# Separation of speakers using Lab41's model

This notebook contains an example of loading an already trained version of Lab41's source separation model.  It also shows how to use the loaded model to separate individual speakers from an example waveform.

In [1]:
# Generic imports
import json
import numpy as np
import pandas as pd

# Imports to play audio
from IPython.display import Audio, display

# Import Lab41's separation model
from magnolia.dnnseparate.L41model import L41Model

# Import utilities for using the model
from magnolia.utils.postprocessing import convert_preprocessing_parameters
from magnolia.features.preprocessing import undo_preprocessing
from magnolia.iterate.mix_iterator import MixIterator
from magnolia.utils.clustering_utils import l41_clustering_separate

### Hyperparameters

* **model_location** : Specify the location of where to store the model (CPU or GPU)
* **model_settings** : Path to model configuration settings
* **mixes**          : List of mix configuration settings to source-separate
* **from_disk**      : Whether or not to read mixes from disk
* **mix_number**     : Mix to write to file

In [2]:
# from model settings
model_params = {
    'nonlinearity': 'tanh',
    'layer_size': 600,
    'embedding_size': 40,
    'normalize': 'False'
}
uid_settings = '/local_data/magnolia/pipeline_data/date_2017_09_27_time_13_25/settings/assign_uids_LibriSpeech_UrbanSound8K.json'
model_save_base = '/local_data/magnolia/experiment_data/date_2017_09_28_time_13_14/aux/model_saves/l41'

model_location = '/cpu:0'
model_settings = ''
mixes = ['/local_data/magnolia/pipeline_data/date_2017_09_27_time_13_25/settings/mixing_LibriSpeech_UrbanSound8K_test_in_sample.json']
from_disk = True
mix_number = 1

### Data iterator

Create a mix iterator that loops through the mixes one at a time.

In [3]:
mixer = MixIterator(mixes_settings_filenames=mixes,
                    batch_size=1,
                    from_disk=from_disk)

### Create and load a pretrained instance of Lab41's model

Here an untrained model instance is created, and the pretrained weights are loaded

In [4]:
# get frequency dimension
frequency_dim = mixer.sample_dimensions()[0]

# get number of sources
settings = json.load(open(uid_settings))
uid_file = settings['output_file']
uid_csv = pd.read_csv(uid_file)
number_of_sources = uid_csv['uid'].max() + 1

In [5]:
model = L41Model(**model_params,
                 num_speakers=number_of_sources,
                 F=frequency_dim,
                 device=model_location)

model.load(model_save_base)

INFO:tensorflow:Restoring parameters from /local_data/magnolia/experiment_data/date_2017_09_28_time_13_14/aux/model_saves/l41


### Example separation process

Samples can be generated from the dev set for qualitatively evaluating the perfomance of the model and to test the separation process.  For this example, a sample will be generated, converted to a raw waveform, and then separated into two sources.

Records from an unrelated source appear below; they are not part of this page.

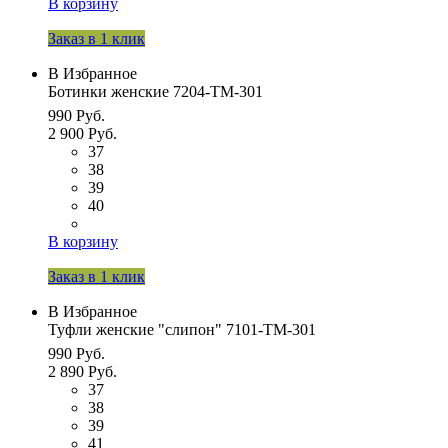
В корзину
Заказ в 1 клик
В Избранное
Ботинки женские 7204-ТМ-301
990 Руб.
2 900 Руб.
37
38
39
40
В корзину
Заказ в 1 клик
В Избранное
Туфли женские "слипон" 7101-ТМ-301
990 Руб.
2 890 Руб.
37
38
39
41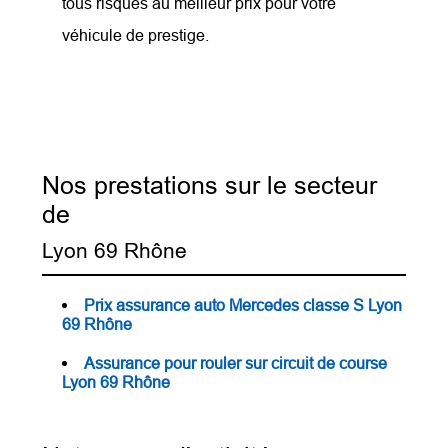
tous risques au meilleur prix pour votre
véhicule de prestige.
Nos prestations sur le secteur
de
Lyon 69 Rhône
Prix assurance auto Mercedes classe S Lyon
69 Rhône
Assurance pour rouler sur circuit de course
Lyon 69 Rhône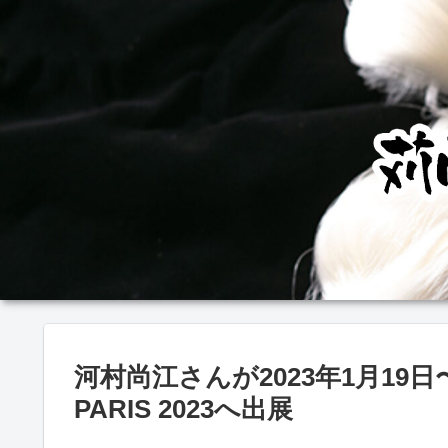
河村尚江さんが2023年1月19日〜2
PARIS 2023へ出展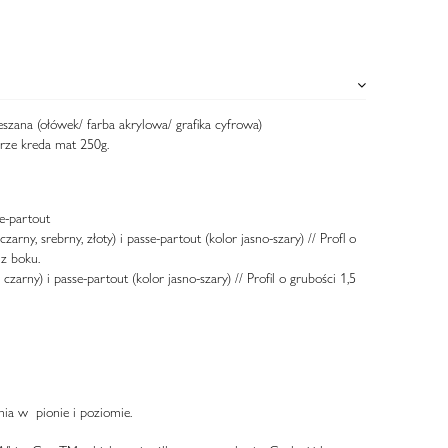
eszana (ołówek/ farba akrylowa/ grafika cyfrowa)
erze kreda mat 250g.
e-partout
 czarny, srebrny, złoty) i passe-partout (kolor jasno-szary) // Profl o
z boku.
, czarny) i passe-partout (kolor jasno-szary) // Profil o grubości 1,5
ia w pionie i poziomie.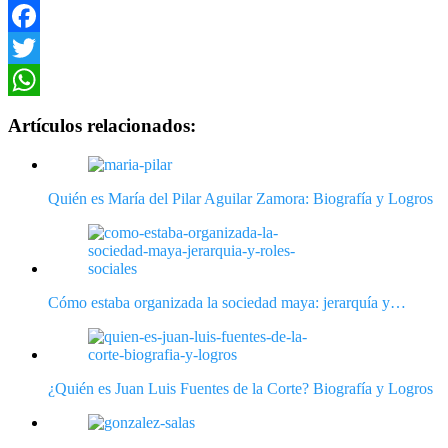
Facebook
Twitter
WhatsApp
Artículos relacionados:
Quién es María del Pilar Aguilar Zamora: Biografía y Logros
Cómo estaba organizada la sociedad maya: jerarquía y…
¿Quién es Juan Luis Fuentes de la Corte? Biografía y Logros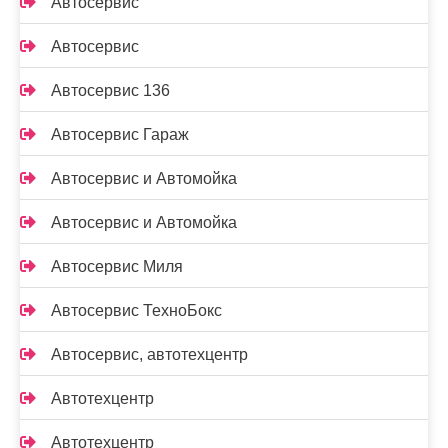
Автосервис
Автосервис
Автосервис 136
Автосервис Гараж
Автосервис и Автомойка
Автосервис и Автомойка
Автосервис Миля
Автосервис ТехноБокс
Автосервис, автотехцентр
Автотехцентр
Автотехцентр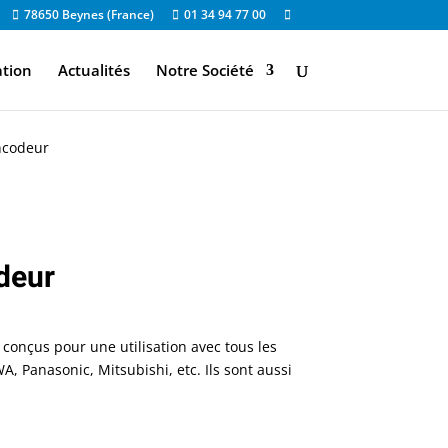
78650 Beynes (France)
01 34 94 77 00
ation
Actualités
Notre Société
encodeur
odeur
conçus pour une utilisation avec tous les
Panasonic, Mitsubishi, etc. Ils sont aussi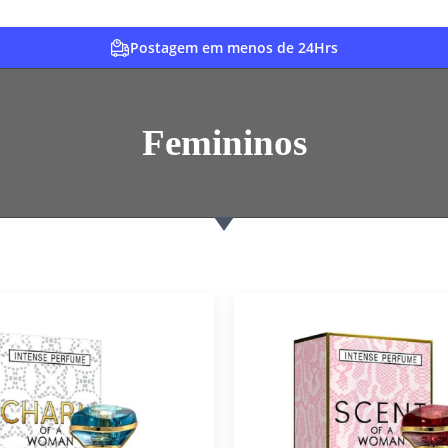
Postagem em menos de 24Hrs
Femininos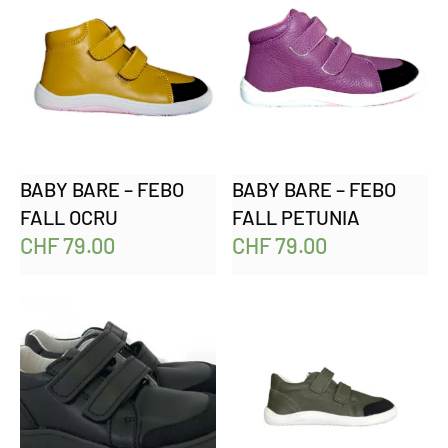
BABY BARE – FEBO
BABY BARE – FEBO
FALL OCRU
FALL PETUNIA
CHF
79.00
CHF
79.00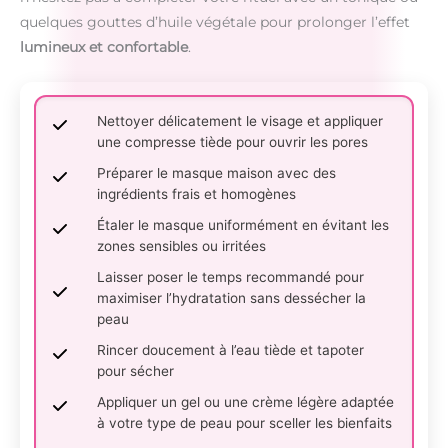
quelques gouttes d’huile végétale pour prolonger l’effet
lumineux et confortable
.
Nettoyer délicatement le visage et appliquer
une compresse tiède pour ouvrir les pores
Préparer le masque maison avec des
ingrédients frais et homogènes
Étaler le masque uniformément en évitant les
zones sensibles ou irritées
Laisser poser le temps recommandé pour
maximiser l’hydratation sans dessécher la
peau
Rincer doucement à l’eau tiède et tapoter
pour sécher
Appliquer un gel ou une crème légère adaptée
à votre type de peau pour sceller les bienfaits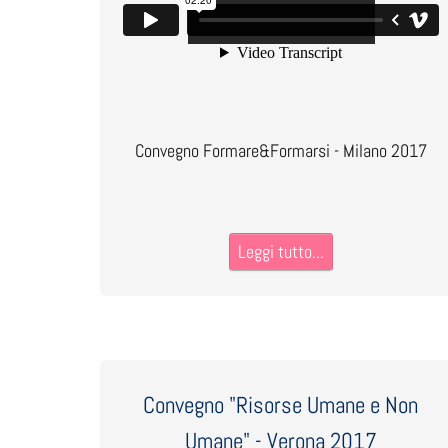
Convegno Formare&Formarsi - Milano 2017
Leggi tutto...
Convegno "Risorse Umane e Non
Umane" - Verona 2017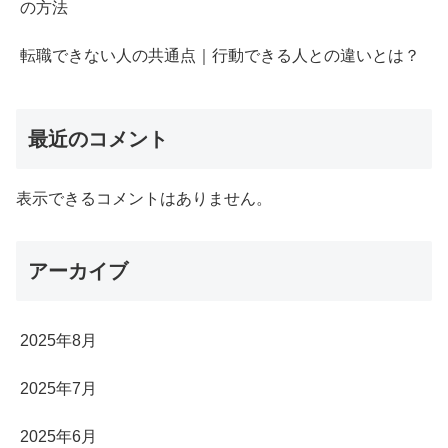
の方法
転職できない人の共通点｜行動できる人との違いとは？
最近のコメント
表示できるコメントはありません。
アーカイブ
2025年8月
2025年7月
2025年6月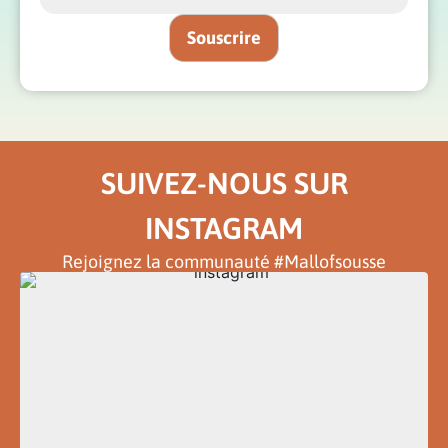
SUIVEZ-NOUS SUR
INSTAGRAM
Rejoignez la communauté #Mallofsousse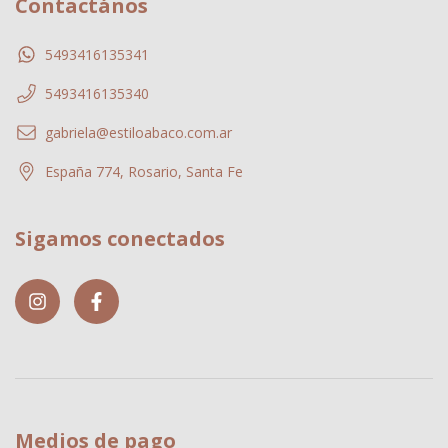
Contactános
5493416135341
5493416135340
gabriela@estiloabaco.com.ar
España 774, Rosario, Santa Fe
Sigamos conectados
Medios de pago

Get an example from the mixer and convert it back into a waveform via the istdt function and undo the preemphasis.

In [6]:
assert(mix_number <= mixer.epoch_size())

settings = json.load(open(mixes[0]))

signal = settings['signals'][0]
preprocessing_settings = json.load(open(signal['preprocessing_settings']))
istft_args = convert_preprocessing_parameters(preprocessing_settings['processing_parameters']['stft_args'])
preemphasis_coeff = preprocessing_settings['processing_parameters']['preemphasis_coeff']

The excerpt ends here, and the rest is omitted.